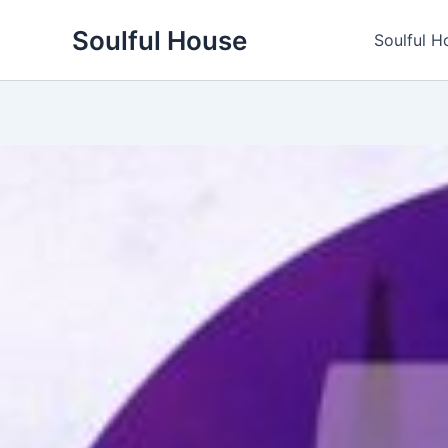
Skip
Soulful House
to
Soulful H
content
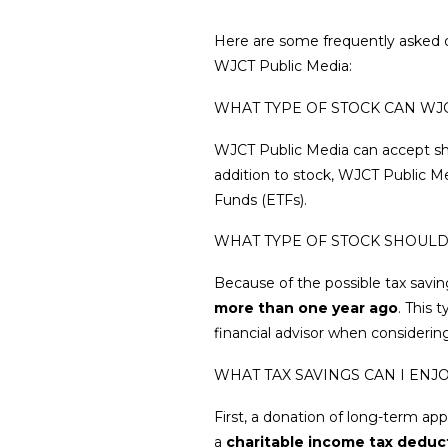
Here are some frequently asked q
WJCT Public Media:
WHAT TYPE OF STOCK CAN WJ
WJCT Public Media can accept sh
addition to stock, WJCT Public M
Funds (ETFs).
WHAT TYPE OF STOCK SHOULD
Because of the possible tax savin
more than one year ago
. This 
financial advisor when considerin
WHAT TAX SAVINGS CAN I EN
First, a donation of long-term ap
a
charitable income tax deduc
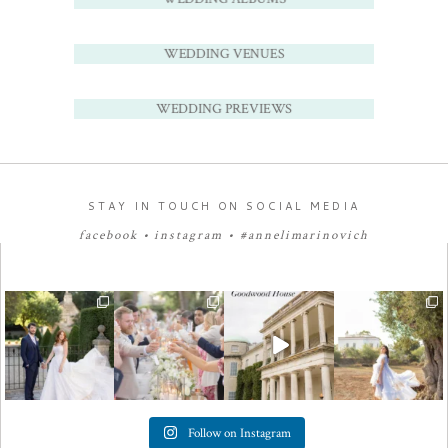
WEDDING VENUES
WEDDING PREVIEWS
STAY IN TOUCH ON SOCIAL MEDIA
facebook
•
instagram
•
#annelimarinovich
Follow on Instagram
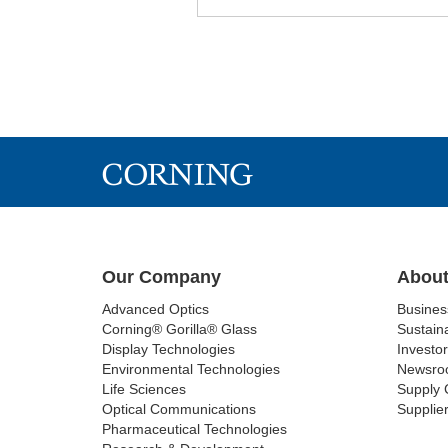
Our Company
About
Advanced Optics
Busine
Corning® Gorilla® Glass
Sustaina
Display Technologies
Investor
Environmental Technologies
Newsro
Life Sciences
Supply 
Optical Communications
Supplier
Pharmaceutical Technologies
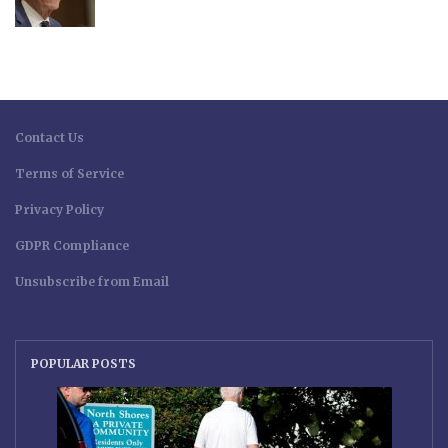
Contact Us
Terms of Service
Privacy Policy
GDPR Compliance
Unsubscribe from Email
POPULAR POSTS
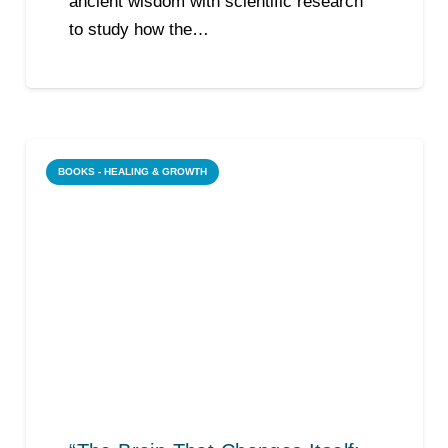
ancient wisdom with scientific research
to study how the…
BOOKS - HEALING & GROWTH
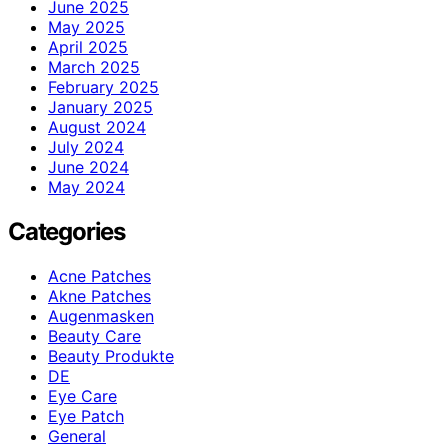
June 2025
May 2025
April 2025
March 2025
February 2025
January 2025
August 2024
July 2024
June 2024
May 2024
Categories
Acne Patches
Akne Patches
Augenmasken
Beauty Care
Beauty Produkte
DE
Eye Care
Eye Patch
General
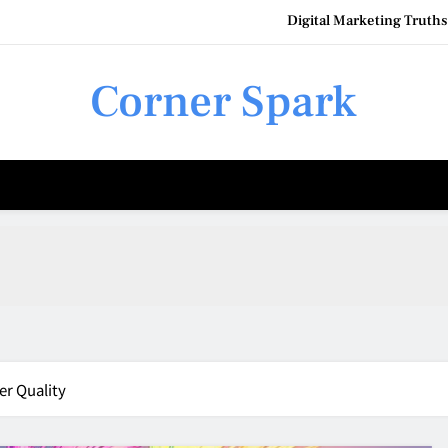
Digital Marketing Truth
Urban 
Corner Spark
How to
Q
Digital Marketing Truth
Urban 
How to
er Quality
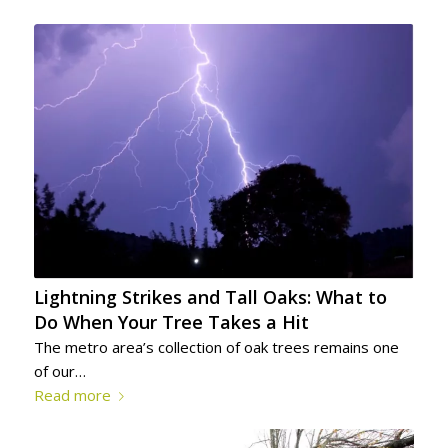
Lightning Strikes and Tall Oaks: What to
Do When Your Tree Takes a Hit
The metro area’s collection of oak trees remains one
of our…
Read more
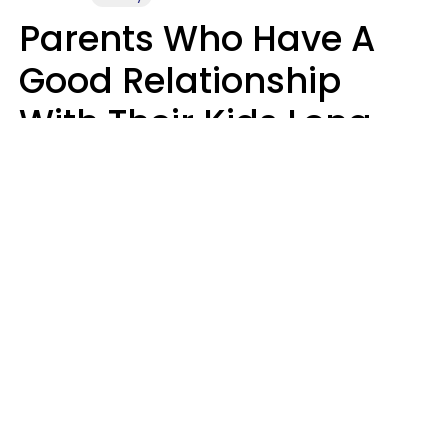
Parents Who Have A
Good Relationship
With Their Kids Long
After They're Grown
Usually Share One
Distinct Trait
Nia Tipton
---------------
## What you should do
Skip every picture, and give the rest of the material above again exactly.

## Response to this task
Skip
Soulful House
to
Soulful H
content
Here are some frequently asked q
WJCT Public Media:
WHAT TYPE OF STOCK CAN WJ
WJCT Public Media can accept sh
addition to stock, WJCT Public M
Funds (ETFs).
WHAT TYPE OF STOCK SHOULD
Because of the possible tax savin
more than one year ago
. This 
financial advisor when considerin
WHAT TAX SAVINGS CAN I EN
First, a donation of long-term ap
a
charitable income tax deduc
WEDDING VENUES
WEDDING PREVIEWS
STAY IN TOUCH ON SOCIAL MEDIA
facebook
•
instagram
•
#annelimarinovich
Follow on Instagram
Our Company
About
Advanced Optics
Busine
Corning® Gorilla® Glass
Sustaina
Display Technologies
Investor
Environmental Technologies
Newsro
Life Sciences
Supply 
Optical Communications
Supplier
Pharmaceutical Technologies
Contact Us
Terms of Service
Privacy Policy
GDPR Compliance
Unsubscribe from Email
POPULAR POSTS
ancient wisdom with scientific research
to study how the…
BOOKS - HEALING & GROWTH
June 2025
May 2025
April 2025
March 2025
February 2025
January 2025
August 2024
July 2024
June 2024
May 2024
Categories
Acne Patches
Akne Patches
Augenmasken
Beauty Care
Beauty Produkte
DE
Eye Care
Eye Patch
General
Digital Marketing Truth
Urban 
Corner Spark
How to
Q
Digital Marketing Truth
Urban 
How to
er Quality
Lightning Strikes and Tall Oaks: What to
Do When Your Tree Takes a Hit
The metro area’s collection of oak trees remains one
of our…
Read more
Parents Who Have A
Good Relationship
With Their Kids Long
After They're Grown
Usually Share One
Distinct Trait
Nia Tipton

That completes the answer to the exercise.